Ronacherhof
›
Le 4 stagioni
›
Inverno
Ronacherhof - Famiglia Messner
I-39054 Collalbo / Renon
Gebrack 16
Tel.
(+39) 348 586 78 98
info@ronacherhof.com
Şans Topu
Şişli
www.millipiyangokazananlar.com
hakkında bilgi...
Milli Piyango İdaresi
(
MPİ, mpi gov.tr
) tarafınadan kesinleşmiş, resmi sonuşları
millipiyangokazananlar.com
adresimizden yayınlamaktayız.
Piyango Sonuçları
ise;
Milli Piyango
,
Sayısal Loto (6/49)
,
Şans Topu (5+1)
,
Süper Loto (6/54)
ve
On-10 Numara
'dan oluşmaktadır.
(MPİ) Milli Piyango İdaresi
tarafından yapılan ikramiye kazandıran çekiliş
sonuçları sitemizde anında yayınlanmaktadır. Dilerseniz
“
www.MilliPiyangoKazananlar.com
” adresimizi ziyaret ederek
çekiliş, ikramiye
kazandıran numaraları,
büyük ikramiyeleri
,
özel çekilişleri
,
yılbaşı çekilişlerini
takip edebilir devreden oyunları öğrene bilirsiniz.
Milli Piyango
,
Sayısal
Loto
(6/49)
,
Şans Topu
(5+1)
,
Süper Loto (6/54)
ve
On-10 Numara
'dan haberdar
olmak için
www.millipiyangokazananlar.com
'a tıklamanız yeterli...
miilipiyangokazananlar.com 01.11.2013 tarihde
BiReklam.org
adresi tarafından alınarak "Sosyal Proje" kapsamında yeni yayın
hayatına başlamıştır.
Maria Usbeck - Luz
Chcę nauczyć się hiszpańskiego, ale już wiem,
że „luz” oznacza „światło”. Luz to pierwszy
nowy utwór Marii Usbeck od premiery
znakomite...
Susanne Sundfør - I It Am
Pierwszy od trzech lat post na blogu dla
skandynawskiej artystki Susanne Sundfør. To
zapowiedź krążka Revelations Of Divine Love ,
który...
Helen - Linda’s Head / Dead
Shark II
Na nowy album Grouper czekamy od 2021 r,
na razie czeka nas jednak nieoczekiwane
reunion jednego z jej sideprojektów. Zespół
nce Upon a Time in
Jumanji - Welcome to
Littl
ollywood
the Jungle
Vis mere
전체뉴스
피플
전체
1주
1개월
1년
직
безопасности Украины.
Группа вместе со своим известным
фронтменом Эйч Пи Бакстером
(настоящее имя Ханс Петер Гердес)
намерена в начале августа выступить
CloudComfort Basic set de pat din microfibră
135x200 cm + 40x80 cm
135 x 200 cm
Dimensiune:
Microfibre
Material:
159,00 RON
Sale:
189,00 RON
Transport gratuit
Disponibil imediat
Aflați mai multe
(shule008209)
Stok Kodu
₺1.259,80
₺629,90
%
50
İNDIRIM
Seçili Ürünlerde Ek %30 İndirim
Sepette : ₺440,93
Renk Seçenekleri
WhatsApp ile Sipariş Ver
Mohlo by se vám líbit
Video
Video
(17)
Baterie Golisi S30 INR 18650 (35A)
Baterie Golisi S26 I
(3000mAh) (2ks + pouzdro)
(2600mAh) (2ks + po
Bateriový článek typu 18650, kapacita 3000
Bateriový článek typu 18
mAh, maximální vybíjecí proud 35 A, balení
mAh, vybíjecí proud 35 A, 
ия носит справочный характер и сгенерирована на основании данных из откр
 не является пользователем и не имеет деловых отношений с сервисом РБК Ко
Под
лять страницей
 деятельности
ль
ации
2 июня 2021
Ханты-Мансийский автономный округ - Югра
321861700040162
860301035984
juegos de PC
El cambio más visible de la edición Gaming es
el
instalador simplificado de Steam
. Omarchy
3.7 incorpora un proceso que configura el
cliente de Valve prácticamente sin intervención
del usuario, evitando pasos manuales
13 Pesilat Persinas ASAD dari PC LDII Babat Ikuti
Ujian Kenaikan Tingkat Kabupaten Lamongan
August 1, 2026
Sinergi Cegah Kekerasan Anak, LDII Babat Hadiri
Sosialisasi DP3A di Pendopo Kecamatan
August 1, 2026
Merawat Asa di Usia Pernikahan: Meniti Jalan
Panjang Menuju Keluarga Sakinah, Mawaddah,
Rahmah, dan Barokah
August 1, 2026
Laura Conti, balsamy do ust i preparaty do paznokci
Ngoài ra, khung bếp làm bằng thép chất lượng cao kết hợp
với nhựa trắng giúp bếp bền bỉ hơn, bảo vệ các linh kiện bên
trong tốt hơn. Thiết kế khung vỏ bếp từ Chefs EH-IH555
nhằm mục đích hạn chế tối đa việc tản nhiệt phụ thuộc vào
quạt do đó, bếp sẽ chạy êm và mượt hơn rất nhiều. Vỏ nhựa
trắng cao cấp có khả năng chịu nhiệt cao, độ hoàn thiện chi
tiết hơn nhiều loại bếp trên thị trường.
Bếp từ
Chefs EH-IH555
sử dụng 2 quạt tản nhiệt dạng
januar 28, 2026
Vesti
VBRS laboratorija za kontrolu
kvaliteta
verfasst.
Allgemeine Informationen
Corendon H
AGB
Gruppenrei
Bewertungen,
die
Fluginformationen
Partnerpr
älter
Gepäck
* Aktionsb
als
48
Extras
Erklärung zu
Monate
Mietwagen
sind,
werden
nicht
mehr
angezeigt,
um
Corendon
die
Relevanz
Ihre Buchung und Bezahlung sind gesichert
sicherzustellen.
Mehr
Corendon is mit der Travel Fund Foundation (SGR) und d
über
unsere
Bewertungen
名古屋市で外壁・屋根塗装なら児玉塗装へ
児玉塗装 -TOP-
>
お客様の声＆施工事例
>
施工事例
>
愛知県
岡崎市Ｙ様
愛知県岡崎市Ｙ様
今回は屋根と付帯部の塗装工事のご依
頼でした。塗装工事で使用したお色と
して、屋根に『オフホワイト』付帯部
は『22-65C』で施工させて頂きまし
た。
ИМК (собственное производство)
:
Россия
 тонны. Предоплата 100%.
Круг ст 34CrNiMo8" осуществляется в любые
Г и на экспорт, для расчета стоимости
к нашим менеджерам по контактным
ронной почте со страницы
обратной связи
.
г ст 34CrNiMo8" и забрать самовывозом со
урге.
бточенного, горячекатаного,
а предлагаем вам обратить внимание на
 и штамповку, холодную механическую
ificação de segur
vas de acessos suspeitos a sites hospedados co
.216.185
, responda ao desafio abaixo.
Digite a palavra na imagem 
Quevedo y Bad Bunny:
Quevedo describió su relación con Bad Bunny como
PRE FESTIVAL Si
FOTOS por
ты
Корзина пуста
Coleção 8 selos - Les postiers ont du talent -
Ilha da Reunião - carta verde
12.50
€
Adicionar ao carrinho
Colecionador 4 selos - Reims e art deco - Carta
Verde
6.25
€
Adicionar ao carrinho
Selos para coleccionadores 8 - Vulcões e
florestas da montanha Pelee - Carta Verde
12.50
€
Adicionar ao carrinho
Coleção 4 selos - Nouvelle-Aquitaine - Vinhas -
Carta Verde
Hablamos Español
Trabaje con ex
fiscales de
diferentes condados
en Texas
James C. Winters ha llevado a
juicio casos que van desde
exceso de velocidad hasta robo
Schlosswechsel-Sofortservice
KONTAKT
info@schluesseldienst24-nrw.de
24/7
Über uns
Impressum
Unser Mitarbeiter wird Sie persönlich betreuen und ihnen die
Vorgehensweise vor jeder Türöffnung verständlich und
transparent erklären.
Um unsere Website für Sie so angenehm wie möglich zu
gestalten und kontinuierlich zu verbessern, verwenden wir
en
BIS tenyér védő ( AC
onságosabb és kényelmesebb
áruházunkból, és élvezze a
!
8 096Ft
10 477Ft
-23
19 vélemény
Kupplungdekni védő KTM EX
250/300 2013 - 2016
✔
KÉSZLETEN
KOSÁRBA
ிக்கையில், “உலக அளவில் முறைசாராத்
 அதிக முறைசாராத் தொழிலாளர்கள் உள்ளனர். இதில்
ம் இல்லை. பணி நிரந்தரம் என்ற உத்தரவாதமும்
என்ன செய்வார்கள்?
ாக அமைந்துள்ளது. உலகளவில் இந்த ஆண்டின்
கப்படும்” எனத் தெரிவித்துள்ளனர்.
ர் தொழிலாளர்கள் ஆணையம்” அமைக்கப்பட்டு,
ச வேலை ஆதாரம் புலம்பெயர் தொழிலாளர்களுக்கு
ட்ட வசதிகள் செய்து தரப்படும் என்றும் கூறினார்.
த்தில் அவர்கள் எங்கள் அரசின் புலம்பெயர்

========

TASK BRIEF: For the material above, reproduce exactly the lines from the line with "обратной связи" to the line with "exceso de velocidad hasta robo", inclusive, and exclude all others.

EXERCISE OUTPUT:
обратной связи
.
г ст 34CrNiMo8" и забрать самовывозом со
урге.
бточенного, горячекатаного,
а предлагаем вам обратить внимание на
 и штамповку, холодную механическую
ificação de segur
vas de acessos suspeitos a sites hospedados co
.216.185
, responda ao desafio abaixo.
Digite a palavra na imagem 
Quevedo y Bad Bunny:
Quevedo describió su relación con Bad Bunny como
PRE FESTIVAL Si
FOTOS por
ты
Корзина пуста
Coleção 8 selos - Les postiers ont du talent -
Ilha da Reunião - carta verde
12.50
€
Adicionar ao carrinho
Colecionador 4 selos - Reims e art deco - Carta
Verde
6.25
€
Adicionar ao carrinho
Selos para coleccionadores 8 - Vulcões e
florestas da montanha Pelee - Carta Verde
12.50
€
Adicionar ao carrinho
Coleção 4 selos - Nouvelle-Aquitaine - Vinhas -
Carta Verde
Hablamos Español
Trabaje con ex
fiscales de
diferentes condados
en Texas
James C. Winters ha llevado a
juicio casos que van desde
exceso de velocidad hasta robo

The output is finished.